Garda Moloney said the mother attended her GP on another date and was diagnosed with postnatal depression. The mother, she said, does have supervised access to her daughter. The mother gave varying accounts of how the injuries were sustained.

The garda outlined, in relation to a circular bruise to the right side of the baby’s face, that the mother said she had sucked on her child’s cheek strongly, causing a bruise. The explanation given to the fracture to the left humerus was that the child fell out of a bouncer, hitting her head off a wall, and there might have been rough handling of the baby putting on her christening gown. She also gave this explanation to a complex right-sided skull fracture.

She said of a fracture of the left tibia and a healing fracture of the right femur that there was heavy drinking and that an argument followed between her and her partner who, on one occasion, was holding the baby.

She told gardaí the child “had been violently pushed against a couch”. An alternative explanation was that a pram had rolled down the street, turned over and that the child had fallen out and hit the ground.
She admitted forcibly placing a soother or bottle into the child’s mouth, as an explanation to the tear to her daughter’s tongue.

Under cross-examination by defence Counsel Pat Whyms, BL, the court heard the child had met all her developmental appointments and that the doctor noted nothing out of the ordinary and that the public health nurse recorded that the mother’s conduct “was entirely appropriate and there was nothing causing her alarm” after five home visits.

Mr Whyms highlighted that the accused became a mother at 19 and was “not a person who would have been selected as a suitable candidate to be starting a family at that age”. He said statements made by family members show “they thought this was a very happy baby, smiling and laughing all the time”.

He said there is reference to concerns of rough treatment of the baby, including that the baby was being forced into a high chair and a description of the baby being caught roughly and pulled by a leg during a nappy change. “Other than the rough treatment, there isn’t direct evidence of anyone saying they saw someone assault this child in a gratuitous way,” he said.

Mr Whyms said the mother had difficulties from her early teens, surrounding the abuse of alcohol and substances.

Dr Barry Linnane, with the paediatric department of University Hospital Limerick, gave evidence of examining the baby and said the injuries recorded “happened at different times”.

He said the mother’s explanation of sucking on the child’s cheek was “unlikely” and an account of the baby lying on a bottle top was also “not compatible with the bruise”. He said, “It was difficult to understand how catching a falling child would have generated the force to fracture the arm” and stated that he felt the same about the explanation of roughly putting on a christening gown. “It would require some force to fracture a bone, even in a small child,” he said.

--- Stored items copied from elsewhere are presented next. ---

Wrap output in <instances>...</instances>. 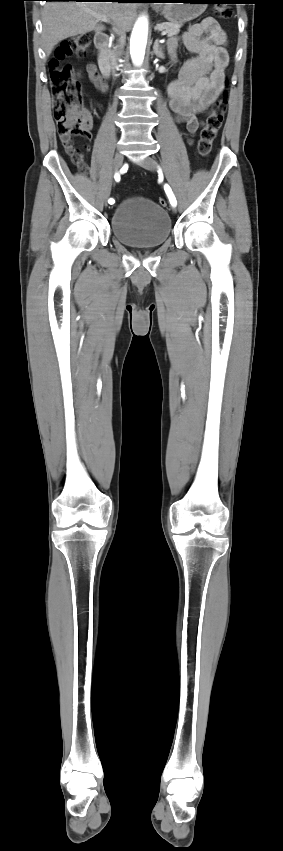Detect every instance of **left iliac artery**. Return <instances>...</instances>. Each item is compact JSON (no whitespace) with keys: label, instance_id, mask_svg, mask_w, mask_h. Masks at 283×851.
I'll return each mask as SVG.
<instances>
[{"label":"left iliac artery","instance_id":"44dca946","mask_svg":"<svg viewBox=\"0 0 283 851\" xmlns=\"http://www.w3.org/2000/svg\"><path fill=\"white\" fill-rule=\"evenodd\" d=\"M164 190H165V192H166V194H167V196H168V198H169V201H170L171 205H172V206H176L177 201H176V198H175V196H174V194H173V192H172V190H171L170 186L166 184V185L164 186Z\"/></svg>","mask_w":283,"mask_h":851}]
</instances>
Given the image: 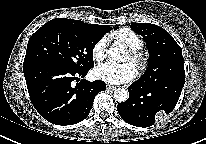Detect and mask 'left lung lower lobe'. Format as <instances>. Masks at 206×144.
Wrapping results in <instances>:
<instances>
[{
  "label": "left lung lower lobe",
  "mask_w": 206,
  "mask_h": 144,
  "mask_svg": "<svg viewBox=\"0 0 206 144\" xmlns=\"http://www.w3.org/2000/svg\"><path fill=\"white\" fill-rule=\"evenodd\" d=\"M184 83V74L151 86L134 82L128 87V100L118 103V113L125 122L133 126H152L157 115L168 114L175 108Z\"/></svg>",
  "instance_id": "obj_1"
}]
</instances>
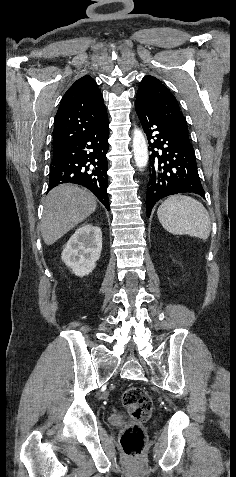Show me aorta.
<instances>
[{
    "instance_id": "762f6f07",
    "label": "aorta",
    "mask_w": 236,
    "mask_h": 477,
    "mask_svg": "<svg viewBox=\"0 0 236 477\" xmlns=\"http://www.w3.org/2000/svg\"><path fill=\"white\" fill-rule=\"evenodd\" d=\"M132 148L136 166L140 169L145 168L148 163V147L143 132L140 129H134Z\"/></svg>"
}]
</instances>
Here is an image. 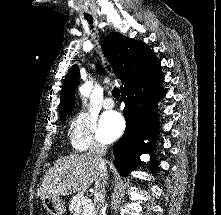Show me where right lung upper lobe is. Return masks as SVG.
<instances>
[{
	"instance_id": "obj_1",
	"label": "right lung upper lobe",
	"mask_w": 221,
	"mask_h": 215,
	"mask_svg": "<svg viewBox=\"0 0 221 215\" xmlns=\"http://www.w3.org/2000/svg\"><path fill=\"white\" fill-rule=\"evenodd\" d=\"M102 49L116 77L123 82L120 87L121 93L134 88L160 69V62L144 42L125 37L118 32L108 34ZM97 66L100 73H103L99 62ZM78 83L79 69L77 65H73L65 76L62 86L59 105L61 118H65V115L72 111Z\"/></svg>"
}]
</instances>
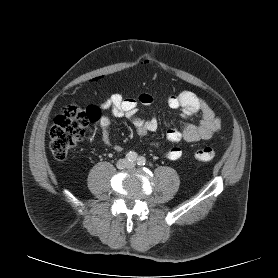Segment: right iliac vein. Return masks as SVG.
<instances>
[{
	"label": "right iliac vein",
	"instance_id": "63e3f726",
	"mask_svg": "<svg viewBox=\"0 0 278 278\" xmlns=\"http://www.w3.org/2000/svg\"><path fill=\"white\" fill-rule=\"evenodd\" d=\"M126 165H127V162L125 160H120L118 162V167L121 168V169L125 168Z\"/></svg>",
	"mask_w": 278,
	"mask_h": 278
}]
</instances>
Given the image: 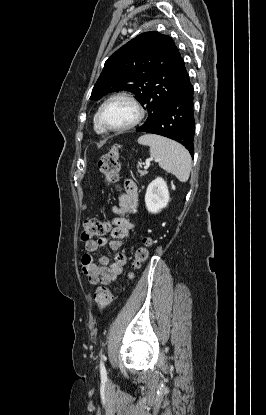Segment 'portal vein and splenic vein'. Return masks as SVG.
Returning <instances> with one entry per match:
<instances>
[{"instance_id": "portal-vein-and-splenic-vein-1", "label": "portal vein and splenic vein", "mask_w": 266, "mask_h": 415, "mask_svg": "<svg viewBox=\"0 0 266 415\" xmlns=\"http://www.w3.org/2000/svg\"><path fill=\"white\" fill-rule=\"evenodd\" d=\"M152 160V158H150L148 161H147V163H146V165L144 166V169L145 170H147L148 168H149V166H150V161Z\"/></svg>"}]
</instances>
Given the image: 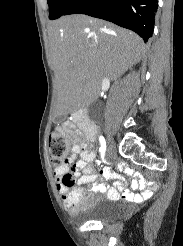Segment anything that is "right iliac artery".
<instances>
[{"mask_svg":"<svg viewBox=\"0 0 183 246\" xmlns=\"http://www.w3.org/2000/svg\"><path fill=\"white\" fill-rule=\"evenodd\" d=\"M99 141H100L101 158L104 159L105 151H106V141L103 136L99 137Z\"/></svg>","mask_w":183,"mask_h":246,"instance_id":"obj_1","label":"right iliac artery"}]
</instances>
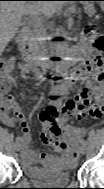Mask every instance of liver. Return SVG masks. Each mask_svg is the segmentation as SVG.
Masks as SVG:
<instances>
[{
    "label": "liver",
    "instance_id": "obj_1",
    "mask_svg": "<svg viewBox=\"0 0 104 189\" xmlns=\"http://www.w3.org/2000/svg\"><path fill=\"white\" fill-rule=\"evenodd\" d=\"M62 4L60 2L1 1L0 3V46L4 49L16 35L20 21L25 14L39 11L52 12Z\"/></svg>",
    "mask_w": 104,
    "mask_h": 189
}]
</instances>
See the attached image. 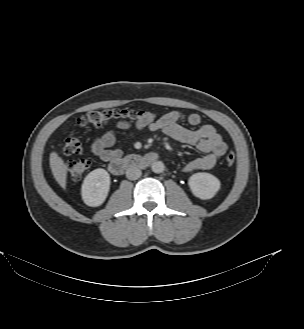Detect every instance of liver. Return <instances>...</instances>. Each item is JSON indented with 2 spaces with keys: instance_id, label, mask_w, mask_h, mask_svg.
<instances>
[{
  "instance_id": "6515ba94",
  "label": "liver",
  "mask_w": 304,
  "mask_h": 329,
  "mask_svg": "<svg viewBox=\"0 0 304 329\" xmlns=\"http://www.w3.org/2000/svg\"><path fill=\"white\" fill-rule=\"evenodd\" d=\"M49 164L52 174L57 183L63 189H66L68 166L64 163L63 159L59 157V155L54 151L50 153Z\"/></svg>"
}]
</instances>
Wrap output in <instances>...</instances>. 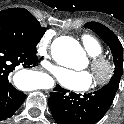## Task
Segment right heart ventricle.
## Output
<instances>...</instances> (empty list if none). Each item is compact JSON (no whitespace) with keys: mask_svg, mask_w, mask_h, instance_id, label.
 Masks as SVG:
<instances>
[{"mask_svg":"<svg viewBox=\"0 0 124 124\" xmlns=\"http://www.w3.org/2000/svg\"><path fill=\"white\" fill-rule=\"evenodd\" d=\"M81 42L89 55L96 56L102 54L103 46L96 37L85 34L81 37Z\"/></svg>","mask_w":124,"mask_h":124,"instance_id":"right-heart-ventricle-1","label":"right heart ventricle"}]
</instances>
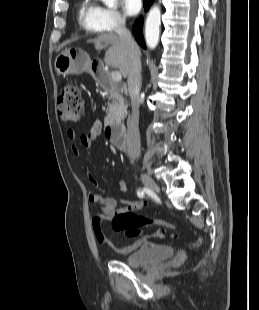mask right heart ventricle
<instances>
[{"mask_svg": "<svg viewBox=\"0 0 259 310\" xmlns=\"http://www.w3.org/2000/svg\"><path fill=\"white\" fill-rule=\"evenodd\" d=\"M97 13L98 7L93 0H82L79 8L78 22L85 31L96 33L103 30L99 25Z\"/></svg>", "mask_w": 259, "mask_h": 310, "instance_id": "obj_1", "label": "right heart ventricle"}]
</instances>
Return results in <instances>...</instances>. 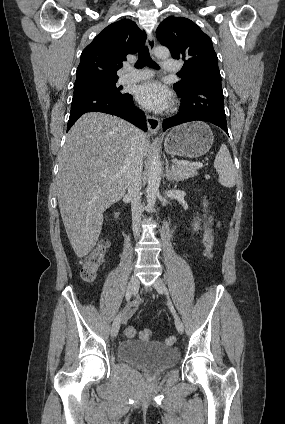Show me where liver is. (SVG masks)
<instances>
[{
    "mask_svg": "<svg viewBox=\"0 0 285 424\" xmlns=\"http://www.w3.org/2000/svg\"><path fill=\"white\" fill-rule=\"evenodd\" d=\"M135 127L118 117L91 112L81 116L60 152L57 197L63 224L78 257L96 245L103 212L127 189L126 160ZM143 156L149 139L140 138Z\"/></svg>",
    "mask_w": 285,
    "mask_h": 424,
    "instance_id": "obj_1",
    "label": "liver"
}]
</instances>
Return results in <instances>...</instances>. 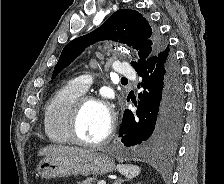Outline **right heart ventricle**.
<instances>
[{
	"mask_svg": "<svg viewBox=\"0 0 224 184\" xmlns=\"http://www.w3.org/2000/svg\"><path fill=\"white\" fill-rule=\"evenodd\" d=\"M82 95L83 92L70 83L60 88L47 103L44 128L51 142L71 143L68 135V119L75 101Z\"/></svg>",
	"mask_w": 224,
	"mask_h": 184,
	"instance_id": "1",
	"label": "right heart ventricle"
}]
</instances>
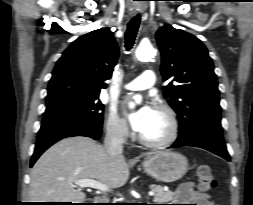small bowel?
Segmentation results:
<instances>
[{"instance_id":"small-bowel-1","label":"small bowel","mask_w":253,"mask_h":205,"mask_svg":"<svg viewBox=\"0 0 253 205\" xmlns=\"http://www.w3.org/2000/svg\"><path fill=\"white\" fill-rule=\"evenodd\" d=\"M176 198L183 203H194L184 205H215L207 194L196 191L191 183L183 185L177 191Z\"/></svg>"}]
</instances>
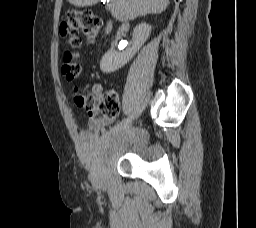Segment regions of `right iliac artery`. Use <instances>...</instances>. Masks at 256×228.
<instances>
[{"instance_id":"82829eb1","label":"right iliac artery","mask_w":256,"mask_h":228,"mask_svg":"<svg viewBox=\"0 0 256 228\" xmlns=\"http://www.w3.org/2000/svg\"><path fill=\"white\" fill-rule=\"evenodd\" d=\"M131 121V117H128L124 120H122L119 124H117V126L115 128L119 129V128H125L129 122Z\"/></svg>"}]
</instances>
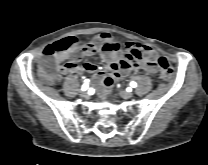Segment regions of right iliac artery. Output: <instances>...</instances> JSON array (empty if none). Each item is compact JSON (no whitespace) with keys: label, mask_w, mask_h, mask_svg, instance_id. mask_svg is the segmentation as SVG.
<instances>
[{"label":"right iliac artery","mask_w":208,"mask_h":165,"mask_svg":"<svg viewBox=\"0 0 208 165\" xmlns=\"http://www.w3.org/2000/svg\"><path fill=\"white\" fill-rule=\"evenodd\" d=\"M88 88V83H84L82 85V90L85 91Z\"/></svg>","instance_id":"obj_1"}]
</instances>
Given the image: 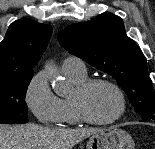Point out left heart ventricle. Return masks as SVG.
Returning <instances> with one entry per match:
<instances>
[{
  "label": "left heart ventricle",
  "instance_id": "obj_1",
  "mask_svg": "<svg viewBox=\"0 0 155 149\" xmlns=\"http://www.w3.org/2000/svg\"><path fill=\"white\" fill-rule=\"evenodd\" d=\"M85 104L89 113L98 120L113 118L120 108L117 93L107 85L93 87L85 97Z\"/></svg>",
  "mask_w": 155,
  "mask_h": 149
}]
</instances>
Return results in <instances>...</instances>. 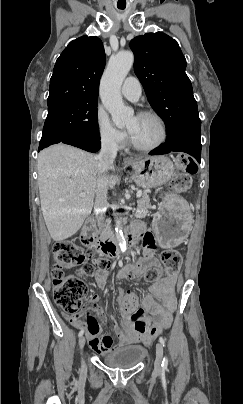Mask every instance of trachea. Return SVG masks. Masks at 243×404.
<instances>
[{
    "label": "trachea",
    "instance_id": "obj_1",
    "mask_svg": "<svg viewBox=\"0 0 243 404\" xmlns=\"http://www.w3.org/2000/svg\"><path fill=\"white\" fill-rule=\"evenodd\" d=\"M124 8H125V7H119V6H118V9H120V10H124Z\"/></svg>",
    "mask_w": 243,
    "mask_h": 404
}]
</instances>
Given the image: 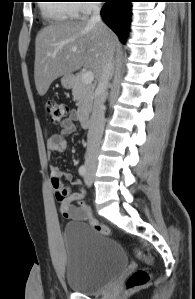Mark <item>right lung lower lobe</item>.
<instances>
[{
	"mask_svg": "<svg viewBox=\"0 0 195 299\" xmlns=\"http://www.w3.org/2000/svg\"><path fill=\"white\" fill-rule=\"evenodd\" d=\"M101 16L124 43L131 16L132 0H105Z\"/></svg>",
	"mask_w": 195,
	"mask_h": 299,
	"instance_id": "obj_1",
	"label": "right lung lower lobe"
}]
</instances>
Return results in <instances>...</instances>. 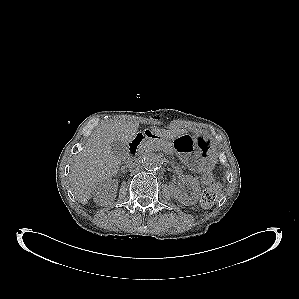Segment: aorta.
<instances>
[{
  "mask_svg": "<svg viewBox=\"0 0 299 299\" xmlns=\"http://www.w3.org/2000/svg\"><path fill=\"white\" fill-rule=\"evenodd\" d=\"M142 165L146 170H156L161 167L162 160L156 154H147L142 160Z\"/></svg>",
  "mask_w": 299,
  "mask_h": 299,
  "instance_id": "1",
  "label": "aorta"
}]
</instances>
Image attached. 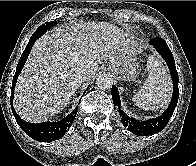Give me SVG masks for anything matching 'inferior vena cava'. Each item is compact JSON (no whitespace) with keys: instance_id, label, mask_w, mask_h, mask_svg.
<instances>
[{"instance_id":"602c4592","label":"inferior vena cava","mask_w":196,"mask_h":166,"mask_svg":"<svg viewBox=\"0 0 196 166\" xmlns=\"http://www.w3.org/2000/svg\"><path fill=\"white\" fill-rule=\"evenodd\" d=\"M74 77L78 83H82L88 79V74L87 72L78 69L75 71Z\"/></svg>"}]
</instances>
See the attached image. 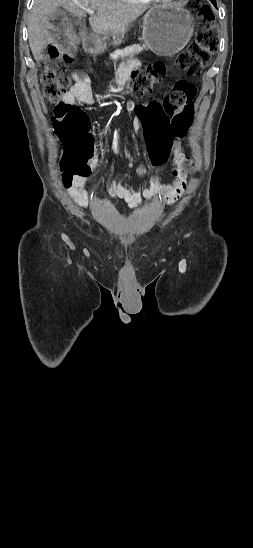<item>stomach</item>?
<instances>
[{"instance_id": "stomach-1", "label": "stomach", "mask_w": 253, "mask_h": 548, "mask_svg": "<svg viewBox=\"0 0 253 548\" xmlns=\"http://www.w3.org/2000/svg\"><path fill=\"white\" fill-rule=\"evenodd\" d=\"M194 23L191 14L173 4L157 5L145 15L142 39L150 50L161 56H171L182 50L193 35ZM123 39H113L112 45L119 46ZM106 45L100 39L89 47V51L98 54L104 52Z\"/></svg>"}]
</instances>
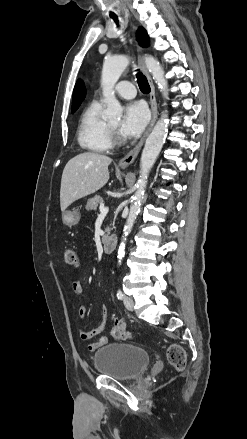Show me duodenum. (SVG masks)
<instances>
[{
    "mask_svg": "<svg viewBox=\"0 0 247 439\" xmlns=\"http://www.w3.org/2000/svg\"><path fill=\"white\" fill-rule=\"evenodd\" d=\"M117 237L115 235H110L106 237L103 241V249L107 254L112 253L117 247Z\"/></svg>",
    "mask_w": 247,
    "mask_h": 439,
    "instance_id": "duodenum-1",
    "label": "duodenum"
}]
</instances>
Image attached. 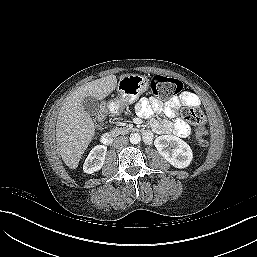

Dr Linnane said, if something had been inserted forcibly into the infant’s mouth, it could cause the tear, adding that “a bottle or a soother could do that, if done in a forceful way”. He discounted the account of a fall from a pram to explain the fractures to the legs, as he said, “If it did happen, you would expect there to be cuts and bruises but not two fractures, which seemed to be of different age.” He also discounted the explanation of an altercation.

He said the skull fracture could not have occurred from a fall from a bouncer, which “would require significant force. If a child was dropped onto a hard floor, that is possible.” He said rough nappy-changing would not explain the leg fractures. “Even if there was more robust handling, it would be difficult to explain the fractures to the lower limbs,” he said.

Mr Whyms asked the court to consider preparing a probation report, before finalising matters. Judge Gerald Keys acceded to this request and the case was adjourned to September.